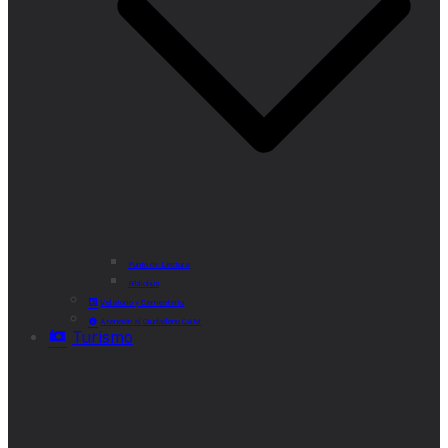
Punto de Lectura
Bibliobús
Velatorio y Cementerio
Atención al Ciudadano CAM
Turismo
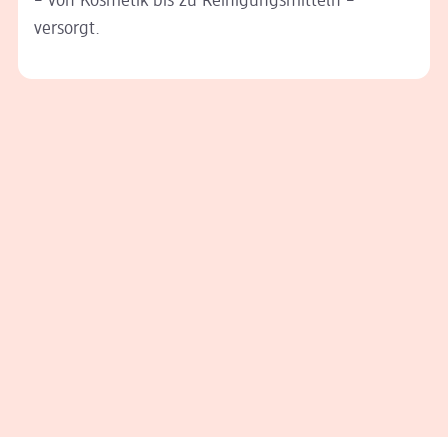
– von Kosmetik bis zu Reinigungsmitteln –
versorgt.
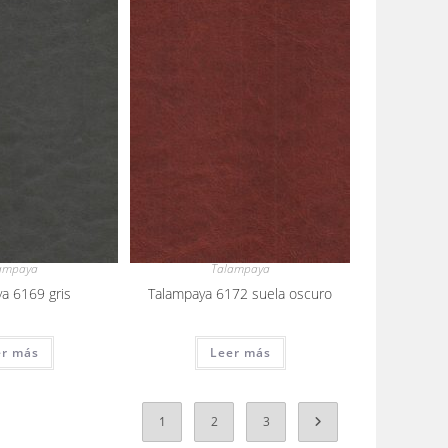
ampaya
Talampaya
a 6169 gris
Talampaya 6172 suela oscuro
er más
Leer más
1
2
3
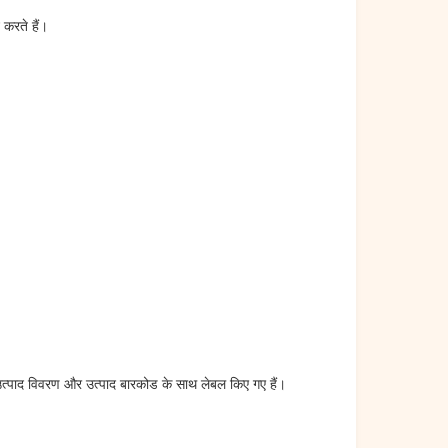
करते हैं।
े उत्पाद विवरण और उत्पाद बारकोड के साथ लेबल किए गए हैं।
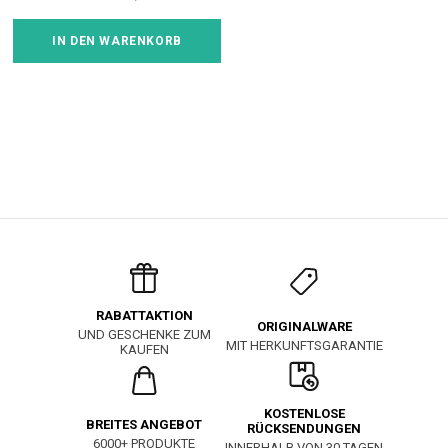
IN DEN WARENKORB
RABATTAKTION
ORIGINALWARE
UND GESCHENKE ZUM
MIT HERKUNFTSGARANTIE
KAUFEN
KOSTENLOSE
BREITES ANGEBOT
RÜCKSENDUNGEN
6000+ PRODUKTE
INNERHALB VON 30 TAGEN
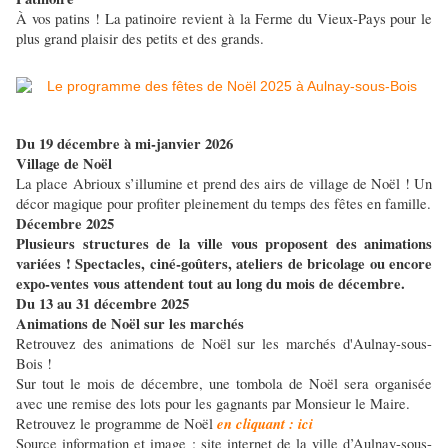
À vos patins ! La patinoire revient à la Ferme du Vieux-Pays pour le
plus grand plaisir des petits et des grands.
Du 19 décembre à mi-janvier 2026
Village de Noël
La place Abrioux s’illumine et prend des airs de village de Noël ! Un
décor magique pour profiter pleinement du temps des fêtes en famille.
Décembre 2025
Plusieurs structures de la ville vous proposent des animations
variées ! Spectacles, ciné-goûters, ateliers de bricolage ou encore
expo-ventes vous attendent tout au long du mois de décembre.
Du 13 au 31 décembre 2025
Animations de Noël sur les marchés
Retrouvez des animations de Noël sur les marchés d'Aulnay-sous-
Bois !
Sur tout le mois de décembre, une tombola de Noël sera organisée
avec une remise des lots pour les gagnants par Monsieur le Maire.
en cliquant : ici
Retrouvez le programme de Noël
Source information et image : site internet de la ville d’Aulnay-sous-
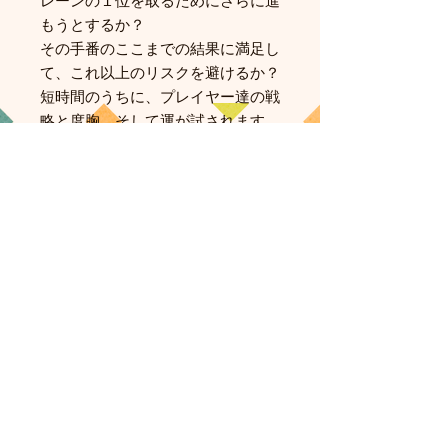
レーンの１位を取るためにさらに進
もうとするか？
その手番のここまでの結果に満足し
て、これ以上のリスクを避けるか？
短時間のうちに、プレイヤー達の戦
略と度胸、そして運が試されます。
長い歴史を持つ作品ですが、ひとた
び遊んでみれば、きっと驚くほど新
鮮な楽しみや興奮が得られることう
けあいです。
関連商品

→ **PROBLEM DETAILS**
Wherever a line of the entries holds the string "tout", copy that line.

→ **OUTPUT BELOW**
expo-ventes vous attendent tout au long du mois de décembre.
Sur tout le mois de décembre, une tombola de Noël sera organisée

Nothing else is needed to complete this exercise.